Microorganisms, including bacteria and viruses, play a vital role in biogeochemical cycles and global ecosystem function. At present, virus contributions are largely assessed through community-scale geochemical measurements or through evolutionary inferences such as identifying horizontal gene transfer. However, viruses also metabolically reprogram their bacterial host cells towards virion synthesis during infection, which effectively makes the infected cells (virocells) ecologically, metabolically, and physiologically different from uninfected bacteria. Here the team investigated the endo- and exometabolomes of an ecologically important marine heterotroph (Cellulophaga baltica strain #18), independently infected by three viruses with different morphologies, genomes and, therefore, infection strategies, to understand phage-specific virocell metabolic reprogramming and ecosystem outputs in a highly resolved infection time course. Through numerous ordination and multivariate statistical analyses, researchers show not only that a virocell’s metabolite dynamics are different to that of an uninfected cell, but also that such metabolite dynamics differ temporally and between each virocell in ways that qualitatively associate with virus infection efficiencies, likely impacting ecosystem function.
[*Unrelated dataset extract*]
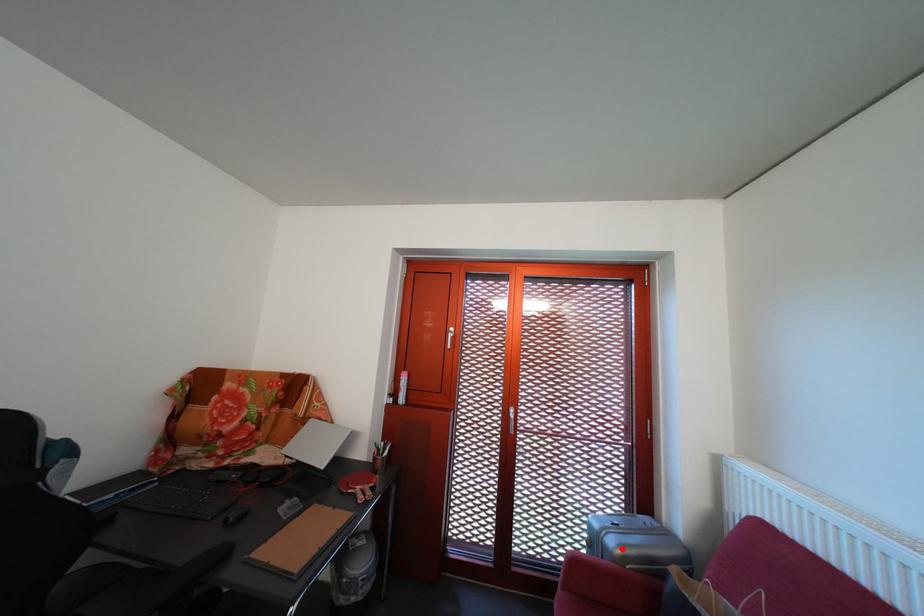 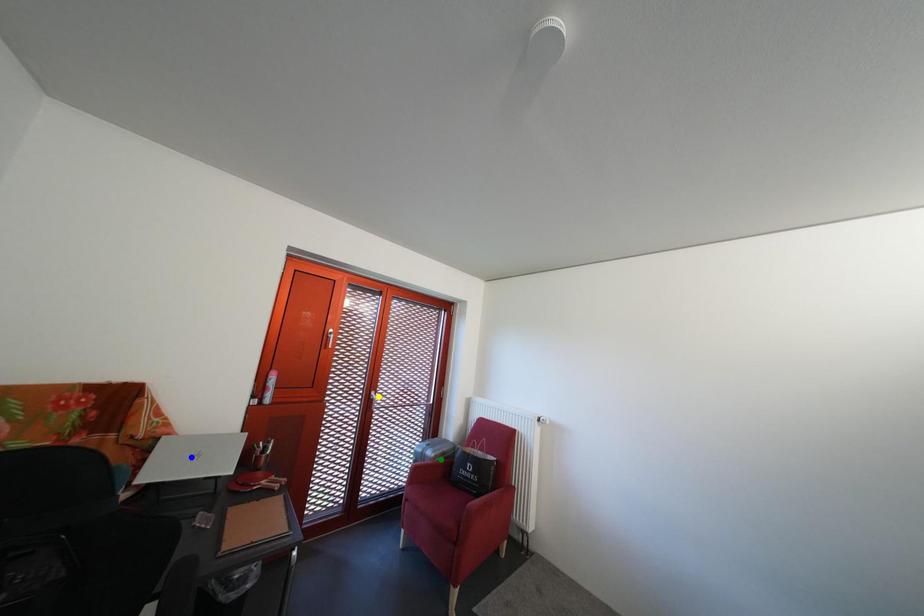 Question: I am providing you with two images of the same scene from different viewpoints. A red point is marked on the first image. You are given multiple points on the second image. Can you choose the point in image 2 that corresponds to the point in image 1?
To assess this impact most comprehensively, researchers are optimizing metabolite annotation—a major limitation in metabolomics—via testing and implementing combined machine learning and deep learning algorithms to obtain probabilistic annotations for unknown metabolites. These efforts have enabled a 24% increase in total annotations so far, which ultimately would significantly improve the biological interpretation of metabolomics results. Given that soil microbes can be infected by viruses at any given time, collectively these findings suggest that viruses can play an important role in regulating present and future carbon cycling.
This research is based upon work supported by the U.S. Department of Energy Office of Science, Office of Biological and Environmental Research under Award Number DE-SC0020173 and DE-SC0023307 to the Ohio State University.